Eight South Florida Mosh Pit Memories from a Former Slam Dancing Enthusiast
Hell Hath No Fury Like Dorks Moshing to Emo
In 2002, when MTV News debuted their Social History of the Mosh Pit documentary, Green Day's Tré Cool described the average rock audience's lust for slam dancing whenever possible. He highlighted the band's sentimental hit-single, "When I Come Around," from 1994's Dookie, as a prime example of a mid-tempo ballad that dorks and doofuses alike fervently find a way to slam to and/or along with. I experienced a similar frustration when during the summer of that same year, I caught Jimmy Eat World, and had to endure endless shoving and constant near-trampling. Bitches definitely killed my Will to Vibe during the extended emo-gaze outro on "Goodbye Sky Harbor."

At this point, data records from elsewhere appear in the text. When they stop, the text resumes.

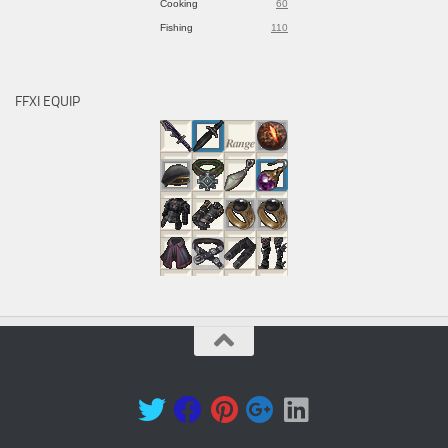
Cooking
60
Fishing
110
FFXI EQUIP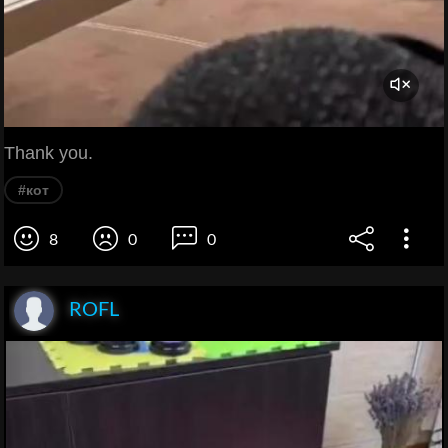
Thank you.
#кот
8
0
0
ROFL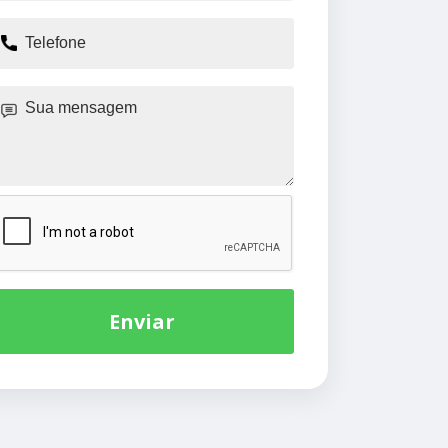
Enviar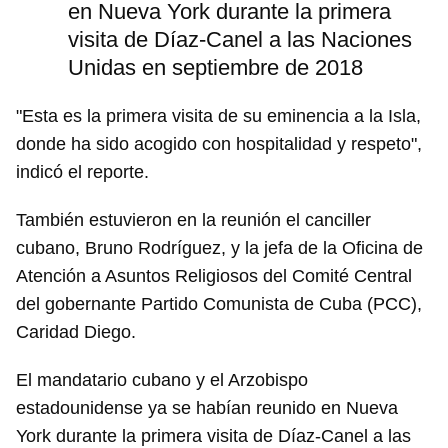
en Nueva York durante la primera
visita de Díaz-Canel a las Naciones
Unidas en septiembre de 2018
"Esta es la primera visita de su eminencia a la Isla,
donde ha sido acogido con hospitalidad y respeto",
indicó el reporte.
También estuvieron en la reunión el canciller
cubano, Bruno Rodríguez, y la jefa de la Oficina de
Atención a Asuntos Religiosos del Comité Central
del gobernante Partido Comunista de Cuba (PCC),
Caridad Diego.
El mandatario cubano y el Arzobispo
estadounidense ya se habían reunido en Nueva
York durante la primera visita de Díaz-Canel a las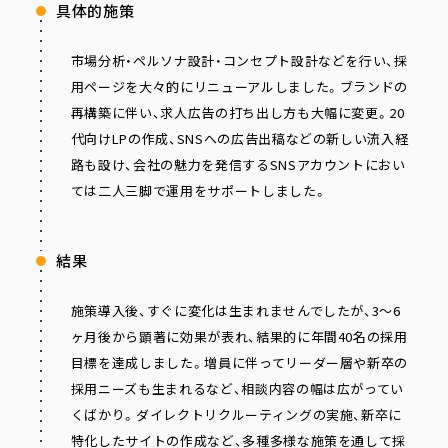
具体的施策
市場分析・ペルソナ設計・コンセプト設計などを行い、採
用ページを大々的にリニューアルしました。ブランドの
再構築に伴い、求人広告の打ち出し方も大幅に変更。20
代向けLPの作成、SNSへの広告出稿などの新しい流入経
路も設け、会社の魅力を発信するSNSアカウントにおい
ては二人三脚で運用をサポートしました。
結果
施策導入後、すぐに変化は生まれませんでしたが、3〜6
ヶ月後から顕著に効果が表れ、結果的に年間40名の採用
目標を達成しました。増員に伴ってリーダー層や新卒の
採用ニーズも生まれるなど、相談内容の幅は広がってい
くばかり。ダイレクトリクルーティングの実施、新卒に
特化したサイトの作成など、多種多様な施策を通して採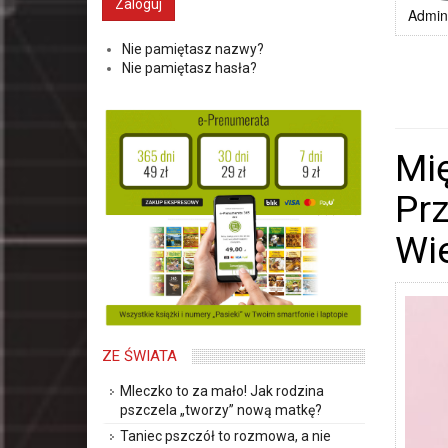
Admini
Nie pamiętasz nazwy?
Nie pamiętasz hasła?
Mi
Pr
Wie
ZE ŚWIATA
Mleczko to za mało! Jak rodzina
pszczela „tworzy” nową matkę?
Taniec pszczół to rozmowa, a nie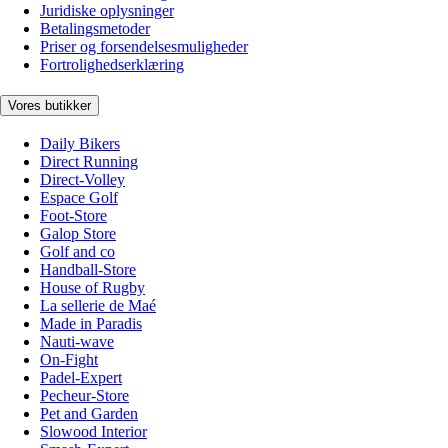
Juridiske oplysninger
Betalingsmetoder
Priser og forsendelsesmuligheder
Fortrolighedserklæring
Vores butikker
Daily Bikers
Direct Running
Direct-Volley
Espace Golf
Foot-Store
Galop Store
Golf and co
Handball-Store
House of Rugby
La sellerie de Maé
Made in Paradis
Nauti-wave
On-Fight
Padel-Expert
Pecheur-Store
Pet and Garden
Slowood Interior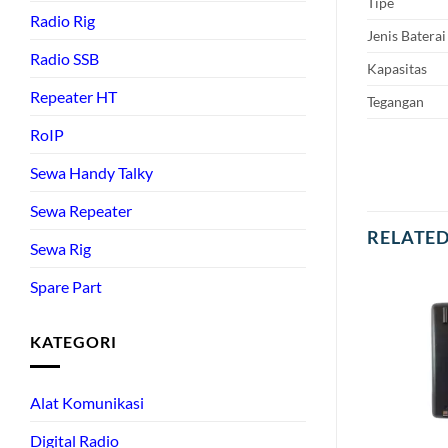
Tipe
Radio Rig
Jenis Baterai
Radio SSB
Kapasitas
Repeater HT
Tegangan
RoIP
Sewa Handy Talky
Sewa Repeater
RELATE
Sewa Rig
Spare Part
KATEGORI
Alat Komunikasi
Digital Radio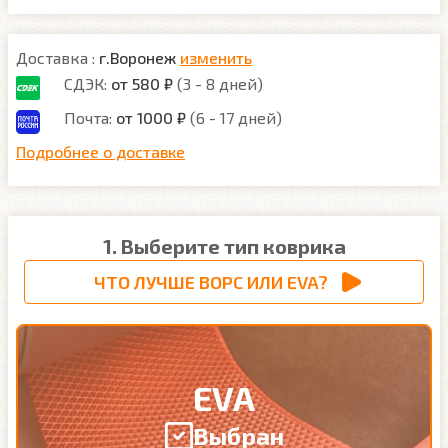
Доставка :
г.Воронеж
изменить
СДЭК:
от 580 ₽
(3 - 8 дней)
Почта:
от 1000 ₽
(6 - 17 дней)
Подробнее о доставке
1. Выберите тип коврика
ЧТО ЛУЧШЕ ВОРС ИЛИ EVA?
EVA
Выбран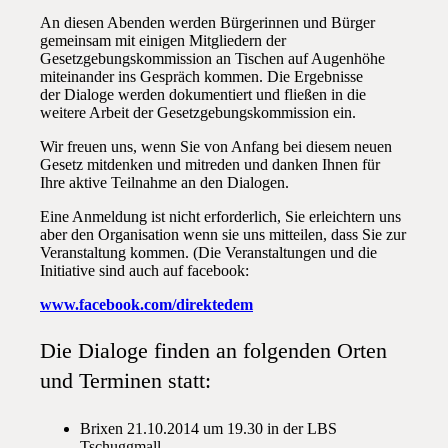
An diesen Abenden werden Bürgerinnen und Bürger
gemeinsam mit einigen Mitgliedern der
Gesetzgebungskommission an Tischen auf Augenhöhe
miteinander ins Gespräch kommen. Die Ergebnisse
der Dialoge werden dokumentiert und fließen in die
weitere Arbeit der Gesetzgebungskommission ein.
Wir freuen uns, wenn Sie von Anfang bei diesem neuen
Gesetz mitdenken und mitreden und danken Ihnen für
Ihre aktive Teilnahme an den Dialogen.
Eine Anmeldung ist nicht erforderlich, Sie erleichtern uns
aber den Organisation wenn sie uns mitteilen, dass Sie zur
Veranstaltung kommen. (Die Veranstaltungen und die
Initiative sind auch auf facebook:
www.facebook.com/direktedem
Die Dialoge finden an folgenden Orten
und Terminen statt:
Brixen 21.10.2014 um 19.30 in der LBS
Tschuggmall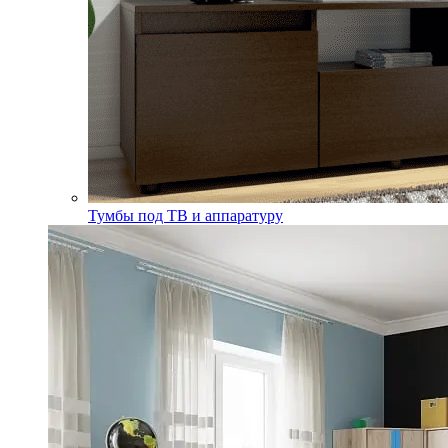
Тумбы под ТВ и аппаратуру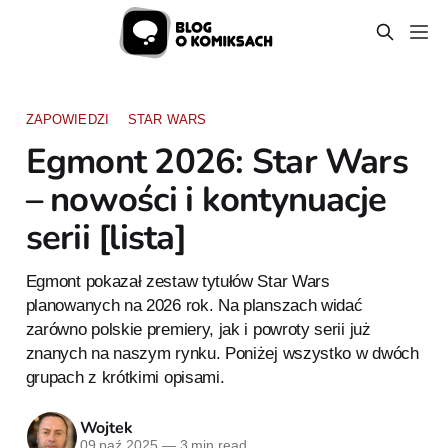
ZAPOWIEDZI
STAR WARS
Egmont 2026: Star Wars
– nowości i kontynuacje
serii [lista]
Egmont pokazał zestaw tytułów Star Wars
planowanych na 2026 rok. Na planszach widać
zarówno polskie premiery, jak i powroty serii już
znanych na naszym rynku. Poniżej wszystko w dwóch
grupach z krótkimi opisami.
Wojtek
09 paź 2025
—
3 min read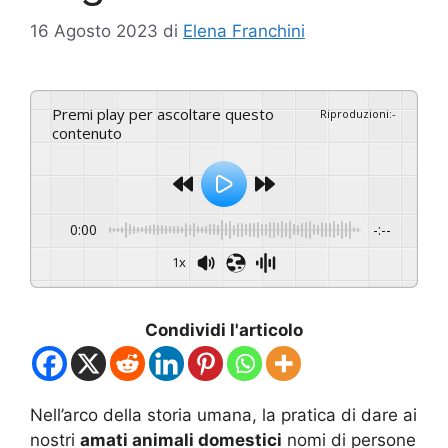
16 Agosto 2023
di
Elena Franchini
Premi play per ascoltare questo
Riproduzioni
:
-
contenuto
0:00
-:--
1x
Condividi l'articolo
Nell’arco della storia umana, la pratica di dare ai
nostri
amati animali domestici
nomi di persone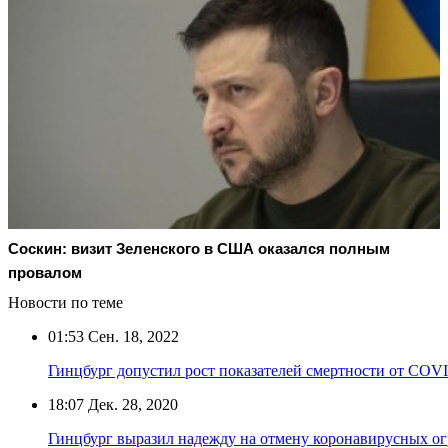
Соскин: визит Зеленского в США оказался полным
провалом
Новости по теме
01:53
Сен. 18, 2022
Гинцбург допустил рост показателей смертности от COVI
18:07
Дек. 28, 2020
Гинцбург выразил надежду на отмену коронавирусных о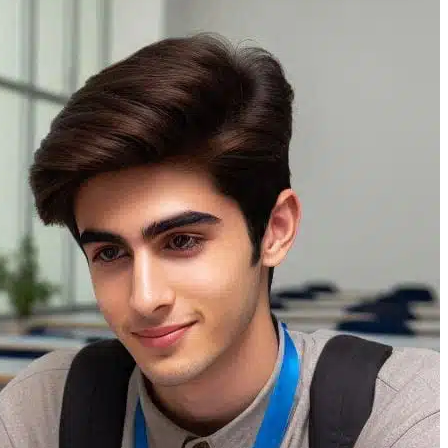
جستجو
منو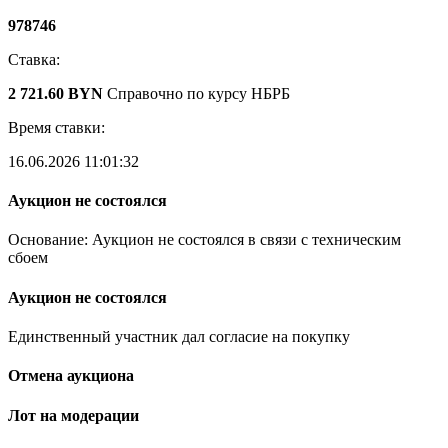
978746
Ставка:
2 721.60 BYN
Справочно по курсу НБРБ
Время ставки:
16.06.2026 11:01:32
Аукцион не состоялся
Основание: Аукцион не состоялся в связи с техническим
сбоем
Аукцион не состоялся
Единственный участник дал согласие на покупку
Отмена аукциона
Лот на модерации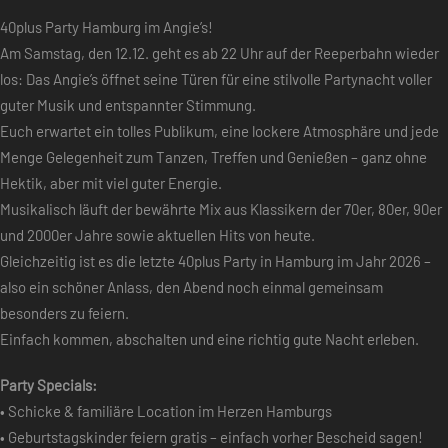
40plus Party Hamburg im Angie’s!
Am Samstag, den 12.12. geht es ab 22 Uhr auf der Reeperbahn wieder
los: Das Angie’s öffnet seine Türen für eine stilvolle Partynacht voller
guter Musik und entspannter Stimmung.
Euch erwartet ein tolles Publikum, eine lockere Atmosphäre und jede
Menge Gelegenheit zum Tanzen, Treffen und Genießen – ganz ohne
Hektik, aber mit viel guter Energie.
Musikalisch läuft der bewährte Mix aus Klassikern der 70er, 80er, 90er
und 2000er Jahre sowie aktuellen Hits von heute.
Gleichzeitig ist es die letzte 40plus Party in Hamburg im Jahr 2026 –
also ein schöner Anlass, den Abend noch einmal gemeinsam
besonders zu feiern.
Einfach kommen, abschalten und eine richtig gute Nacht erleben.
Party Specials:
• Schicke & familiäre Location im Herzen Hamburgs
• Geburtstagskinder feiern gratis – einfach vorher Bescheid sagen!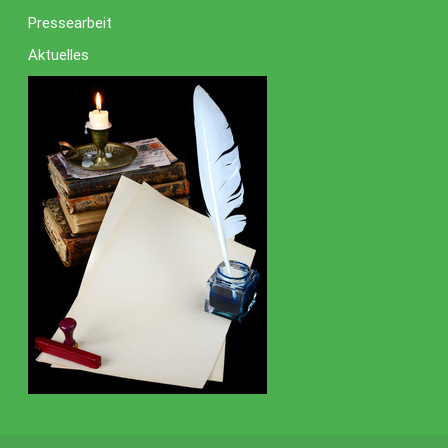
Pressearbeit
Aktuelles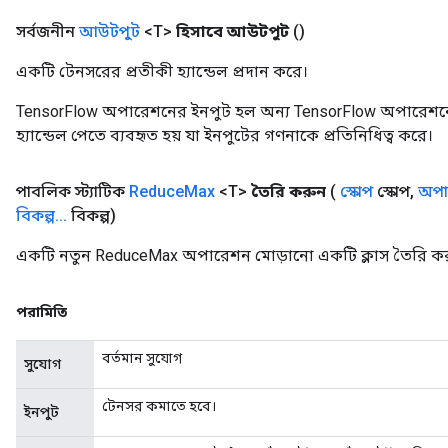
সর্বজনীন
আউটপুট
<T>
হিসাবে আউটপুট
()
একটি টেনসরের প্রতীকী হ্যান্ডেল প্রদান করে।
TensorFlow অপারেশনের ইনপুট হল অন্য TensorFlow অপারেশনে
হ্যান্ডেল পেতে ব্যবহৃত হয় যা ইনপুটের গণনাকে প্রতিনিধিত্ব করে।
sGradAccumDebug
পাবলিক স্ট্যাটিক
Reduce
Max
<T>
তৈরি করুন
(
স্কোপ
স্কোপ
,
অপার
rs
বিকল্প
.
.
.
বিকল্প)
tersGradAccumDebug
rs
একটি নতুন ReduceMax অপারেশন মোড়ানো একটি ক্লাস তৈরি কর
ersGradAccumDebug
Parameters
পরামিতি
GradAccumDebug
বর্তমান সুযোগ
সুযোগ
Parameters
ters
টেনসর কমাতে হবে।
ইনপুট
etersGradAccumDebug
arameters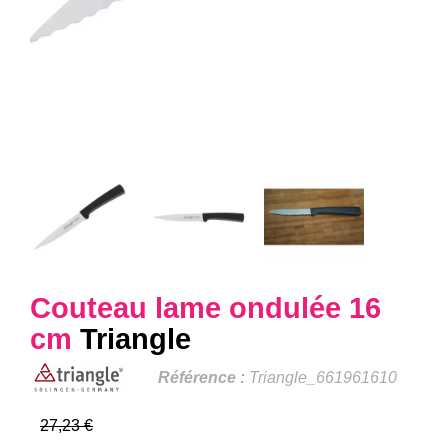
Couteau lame ondulée 16
cm
Triangle
Référence :
Triangle_661961610
27,23 €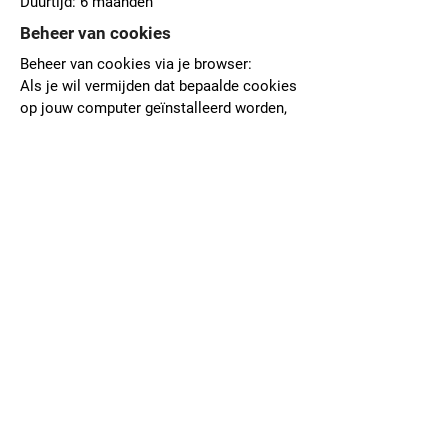
Duurtijd: 6 maanden
Beheer van cookies
Beheer van cookies via je browser:
Als je wil vermijden dat bepaalde cookies
op jouw computer geïnstalleerd worden,
dan kan je dat via de Privacy instellingen
van je browser aangeven. Cookies
verwijderen kan ook via de Privacy
instellingen van je browser.
Beheer van cookies via de website en de
cookie-informatiebanner:
Als gebruiker kan je zelf aangeven of je
enkel essentiële cookies of ook andere
cookies (zoals marketing cookies,…) wil
aanvaarden. Dit doe je door te klikken op
1 van de 2 knoppen onderaan op de
website in de cookiebanner: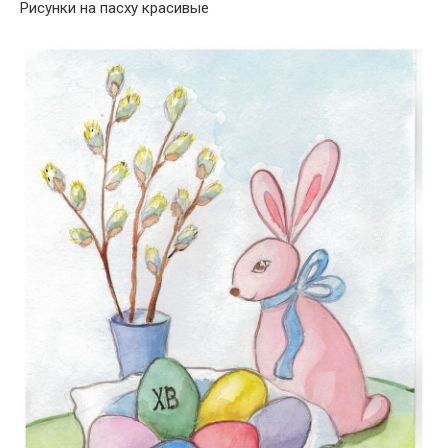
Рисунки на пасху красивые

South Florida Hardcore vs. Boston's American Nightmare
2002 was a big year for formative pit experiences. At a Fort Lauderdale gig featuring South Florida mosh-emo legends, Poison The Well, and old school/new school hybrid act, American Nightmare, I noted more than one sweat soaked parpiticpant sporting mouthguards. And some kind of regional Florida versus New England beef resulted in the bloodthirsty crowd heckling the touring artists off the stage. Quote of the night was an XAnonymous BroX tastelessly heckling AN vocalist and future Cold Cave maestro, Wes Eisold, with the charge of being "a one-armed faggot."